Cependant Pet Sounds serait également le Waterloo de Wilson. Obnubilé par l'idée de surpasser son propre chef d'œuvre, et de plus en plus pris dans les rets de la drogue, Wilson perdit lentement pied. Son obsession pour Spector avait toujours eu une dimension plus sombre. Certes il idolâtrait Specter, mais il le craignait également. À présent il était persuadé que Spector était un «gangster de l'esprit» qui dirigeait son cerveau. En regardant L'Opération diabolique, le film avec Rock Hudson, il « entendit» Spector s'adresser à lui depuis l'écran de cinéma.
«Le simple fait de penser à Spector actionnait une sorte de manette en moi, écrirait-il plus tard. Je me sentais intimidé, j'avais peur. Je n'arrêtais pas de penser à la perfection et à la grandeur à laquelle j'aspirais, et à la probabilité de ne jamais l'atteindre.»
Pendant les vingt années suivantes, Wilson allait être pris dans une infernale spirale marquée par l'usage de stupéfiants, la psychose et l'obésité chronique, jusqu'à retrouver son équilibre dans les années quatre-vingt-dix. Ce qui ne l'empêcherait jamais de considérer Spector avec un mélange d'admiration et de crainte. Lorsque j'ai rencontré Wilson en novembre 2001, il a décrit Spector comme «une personne très effrayante.
Quelqu'un d'égoïste, complètement centré sur lui-même. Une façon de parler très effrayante. Une personne très effrayante.»
«Brian était tout simplement fasciné par Phil et son œuvre, dit Bruce Johnston.
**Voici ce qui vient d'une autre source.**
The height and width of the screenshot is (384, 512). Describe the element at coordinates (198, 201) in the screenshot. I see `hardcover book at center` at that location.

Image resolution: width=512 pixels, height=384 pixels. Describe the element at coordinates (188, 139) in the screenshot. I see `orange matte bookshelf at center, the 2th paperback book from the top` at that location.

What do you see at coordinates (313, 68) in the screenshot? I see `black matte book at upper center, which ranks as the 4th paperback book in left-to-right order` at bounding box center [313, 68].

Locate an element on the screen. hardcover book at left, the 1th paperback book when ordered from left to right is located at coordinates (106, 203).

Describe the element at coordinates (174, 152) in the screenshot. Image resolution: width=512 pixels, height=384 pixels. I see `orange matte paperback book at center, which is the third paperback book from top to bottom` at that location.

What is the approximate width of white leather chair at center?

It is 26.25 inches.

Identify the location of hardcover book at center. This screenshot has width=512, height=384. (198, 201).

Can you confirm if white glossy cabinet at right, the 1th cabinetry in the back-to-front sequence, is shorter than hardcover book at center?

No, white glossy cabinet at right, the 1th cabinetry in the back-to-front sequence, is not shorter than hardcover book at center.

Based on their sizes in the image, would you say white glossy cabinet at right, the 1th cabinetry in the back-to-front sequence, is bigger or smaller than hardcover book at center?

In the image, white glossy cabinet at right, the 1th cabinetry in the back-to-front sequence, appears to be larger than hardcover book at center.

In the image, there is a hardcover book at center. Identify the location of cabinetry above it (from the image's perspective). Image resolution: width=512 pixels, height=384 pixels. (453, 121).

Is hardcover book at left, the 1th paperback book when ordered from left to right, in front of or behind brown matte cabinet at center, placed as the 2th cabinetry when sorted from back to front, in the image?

Je me rappelle l'avoir accompagné à une séance des Righteous Brothers; Phil était seul maître à bord, et Brian est resté assis à regarder, transi, totalement subjugué. Il considérait Phil comme un génie. Mais à mon avis, si Phil possédait un éclat incontestable, le vrai génie, c'était Brian.
«La très bonne initiative de Brian a été d'embaucher le groupe. En faisant appel au Wrecking Crew - la section rythmique, la section de cuivres et les cordes -, il a acquis un bel outil pour accompagner l'évolution de sa musique, l'évolution de ses chansons, mais dès la première mesure il avait dépassé Phil. On peut dire que le "Surfin" des Beach Boys était au niveau de "To Know Him". "California Girls" peut être comparé à "Be My Baby". Mais Phil n'a pas dépassé ce stade; il n'a jamais eu accès à la stratosphère où évoluait Brian avec Pet Sounds. Le mur de son avait ses limites, il y avait une frontière au-delà de laquelle il ne pouvait pas aller. C'est comme un petit garçon qui fait quelque chose de très mignon et est applaudi; il réfléchit pour faire autre chose qui lui vaudra des applaudissements, mais cette fois ce n'est plus aussi mignon. Je pense que Phil s'est mis à croire en sa propre légende, aux articles écrits à son sujet. Je ne crois pas que cela soit arrivé à Brian, et à ce jour, Brian n'a toujours pas réalisé à quel point il a excellé.
C'était comme si Cary Grant avait grandi sans miroir.»